WHAT TREATMENT IS THERE? - Treatment of Complications of LAM

Treatment of Complications of LAM

  • Pneumothorax (Collapsed lung) – A pneumothorax is usually a sudden event and needs hospital treatment. It is normally treated by sucking the air out of the space around the lung with a needle or tube inserted under a local anaesthetic. Sometimes an operation called a pleurodesis is recommended.  The aim of a pleurodesis is to stick the outside of the lung to the chest wall to prevent the lung collapsing again.
  • Angiomyolipomas (AMLs) – Around half of women with LAM will have a benign tumour in the kidney called an angiomyolipoma. Most are small and don’t cause symptoms, but occasionally larger tumours cause pain or bleeding and they may need to be treated. Sirolimus and a related drug, everolimus, are effective in reducing the size of AMLs. For larger AMLs and for AMLs that are bleeding other treatment may be needed, namely embolisation or occasionally surgery to remove the AML. With embolisation, the blood supply to the AML is blocked, causing it to shrink and also prevent bleeding. This is done through a catheter inserted into the artery to the kidney and does not normally need a general anaesthetic. The aim of treatment is to preserve as much normal kidney as possible, and avoid removing a kidney unless there is no alternative.
  • Chylous pleural effusion – Lymph that forms in the digestive system, called chyle, sometimes builds up in the pleural cavity around the lungs and causes breathlessness. The fluid can be removed, and sirolimus can usually prevent chyle from re-accumulating. If it does build up again a pleurodesis may be considered. 

Lung Transplant

Lung transplantation may be an option for some women with very advanced LAM, where no other treatment options are possible.  Some women with LAM in the UK and others around the world have had successful lung transplants. However, the benefits seen from the use of sirolimus has reduced considerably the number of patients requiring a lung transplant.

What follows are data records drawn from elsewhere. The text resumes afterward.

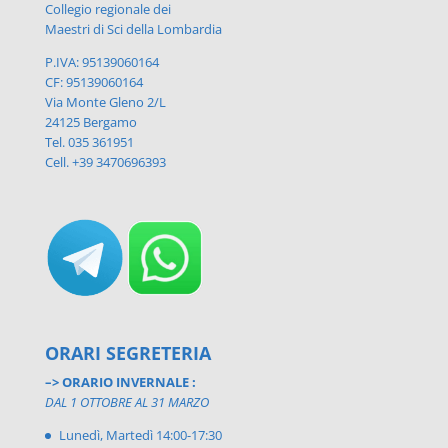
Collegio regionale dei
Maestri di Sci della Lombardia
P.IVA: 95139060164
CF: 95139060164
Via Monte Gleno 2/L
24125 Bergamo
Tel. 035 361951
Cell. +39 3470696393
ORARI SEGRETERIA
–> ORARIO INVERNALE :
DAL 1 OTTOBRE AL 31 MARZO
Lunedì, Martedì 14:00-17:30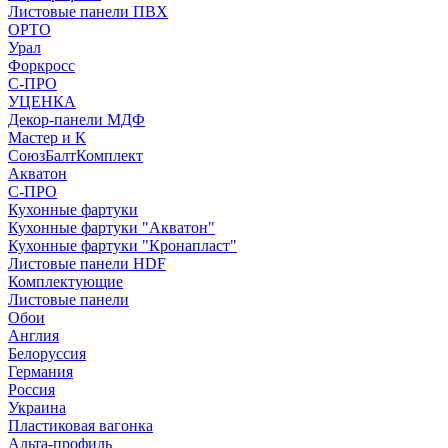
Листовые панели ПВХ
ОРТО
Урал
Форкросс
С-ПРО
УЦЕНКА
Декор-панели МДФ
Мастер и К
СоюзБалтКомплект
Акватон
С-ПРО
Кухонные фартуки
Кухонные фартуки "Акватон"
Кухонные фартуки "Кронапласт"
Листовые панели HDF
Комплектующие
Листовые панели
Обои
Англия
Белоруссия
Германия
Россия
Украина
Пластиковая вагонка
Альта-профиль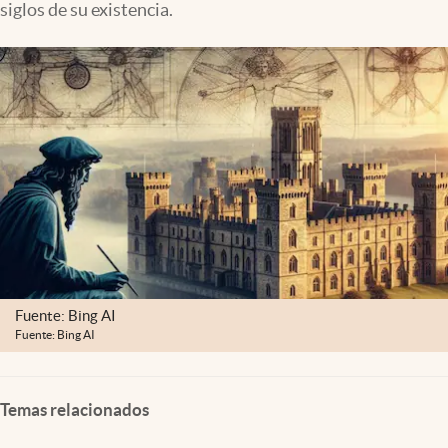
siglos de su existencia.
Clima
Espiritualidad
Mediakit
abre en nueva pestaña
México
Fuente: Bing AI
Fuente: Bing AI
Temas relacionados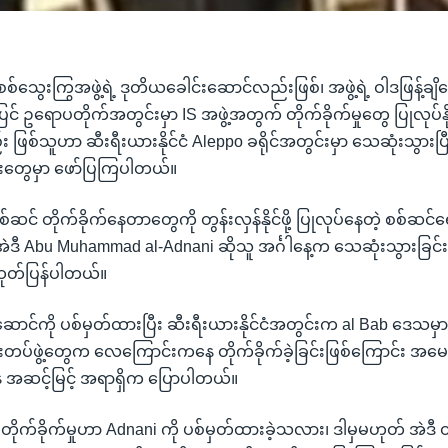
စစ်သွေးကြွအဖွဲ့ရဲ့ ဒုတိယခေါင်းဆောင်လည်းဖြစ်၊ အဖွဲ့ရဲ့ ဝါဒဖြန့်
င် ဥရောပတိုက်အတွင်းမှာ IS အဖွဲ့အတွက် တိုက်ခိုက်မှုတွေ ပြုလုပ်န
ဖြစ်သူဟာ ဆီးရီးယားနိုင်ငံ Aleppo ခရိုင်အတွင်းမှာ သေဆုံးသွားပြီ
တွေမှာ ဖော်ပြကြပါတယ်။
စ်ဆင် တိုက်ခိုက်နေတာတွေကို တွန်းလှန်နိုင်ဖို့ ပြုလုပ်နေတဲ့ စစ်ဆင်
ဲဒီ Abu Muhammad al-Adnani ဆိုသူ အင်္ဂါနေ့က သေဆုံးသွားခြင်း
ုတ်ပြန်ပါတယ်။
င်းဆောင်ကို ပစ်မှတ်ထားပြီး ဆီးရီးယားနိုင်ငံအတွင်းက al Bab ဒေသမှ
ါင်းတပ်ဖွဲ့တွေက လေကြောင်းကနေ တိုက်ခိုက်ခဲ့ခြင်းဖြစ်ကြောင်း အမ
အဆင့်မြင့် အရာရှိက ပြောပါတယ်။
ိုက်ခိုက်မှုဟာ Adnani ကို ပစ်မှတ်ထားခဲ့သလား၊ ဒါမှမဟုတ် အဲဒီ တို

Symptoms of pneumothorax (collapsed lung) include:

  • Sudden, sharp chest or shoulder pain, often worse when breathing
  • Sudden increase in breathlessness

Symptoms of bleeding from a kidney angiomyolipoma (AML) include:

  • Sudden, usually severe, pain in the abdomen, flanks or back
  • Dizziness when you stand up
  • Blood may be seen in your urine

If you develop any of the above symptoms YOU SHOULD GO TO HOSPITAL STRAIGHT AWAY


Research has made an enormous difference to our knowledge of LAM, in establishing optimum management for women with LAM and for understanding the underlying cause of LAM. It is responsible for the discovery of sirolimus and the clinical trials that showed that the drug was effective in women with LAM. The success of this programme is due to the excellent collaboration between research workers in different countries, to the establishment of registries of patients with LAM and to the way that basic scientists, clinicians, patient and self-help groups have worked together; the latter include LAM Action in the UK, the LAM Foundation in the US, and similar groups in other countries.

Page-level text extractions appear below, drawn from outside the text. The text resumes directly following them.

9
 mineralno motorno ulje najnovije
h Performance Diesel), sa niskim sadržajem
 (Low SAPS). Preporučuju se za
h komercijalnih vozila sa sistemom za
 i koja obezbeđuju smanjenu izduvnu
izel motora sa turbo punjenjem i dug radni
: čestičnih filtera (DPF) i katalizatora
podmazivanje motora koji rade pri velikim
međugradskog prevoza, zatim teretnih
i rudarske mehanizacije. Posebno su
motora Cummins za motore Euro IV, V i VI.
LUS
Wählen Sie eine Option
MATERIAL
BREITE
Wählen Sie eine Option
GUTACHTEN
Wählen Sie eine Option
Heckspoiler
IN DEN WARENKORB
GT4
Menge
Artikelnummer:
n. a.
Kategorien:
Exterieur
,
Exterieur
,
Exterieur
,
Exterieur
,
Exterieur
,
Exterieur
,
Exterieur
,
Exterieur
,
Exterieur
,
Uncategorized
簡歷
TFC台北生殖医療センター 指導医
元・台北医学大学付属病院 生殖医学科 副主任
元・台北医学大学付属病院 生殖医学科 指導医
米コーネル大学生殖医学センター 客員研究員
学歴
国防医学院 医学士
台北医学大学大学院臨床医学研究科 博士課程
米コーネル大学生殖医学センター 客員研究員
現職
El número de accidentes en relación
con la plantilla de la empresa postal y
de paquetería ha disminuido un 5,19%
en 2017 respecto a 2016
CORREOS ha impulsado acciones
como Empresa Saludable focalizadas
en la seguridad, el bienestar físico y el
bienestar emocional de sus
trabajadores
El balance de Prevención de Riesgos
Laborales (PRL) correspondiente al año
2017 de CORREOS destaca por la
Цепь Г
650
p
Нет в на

The UK National Centre for LAM was established in April 2011 by Professor Simon Johnson at The Queen’s Medical Centre, Nottingham University Hospitals NHS Trust.  It is a nationally commissioned service of the NHS.

The centre delivers specialist clinical care for women with LAM and suspected LAM.  It is designed to help ensure timely diagnosis and best management of all aspects of LAM, either exclusively at the centre or in partnership with local providers.  Although independent from LAM Action, women with LAM are clear beneficiaries of the centre and feedback from those who attend the centre is very positive.

In conjunction with the University of Nottingham, the LAM centre is also a hub for clinical trials of new therapies for LAM, the evaluation of biomarkers, and laboratory research into the molecular basis of the disease.

Referrals to the National Centre for LAM should be made through a medical practitioner wherever possible.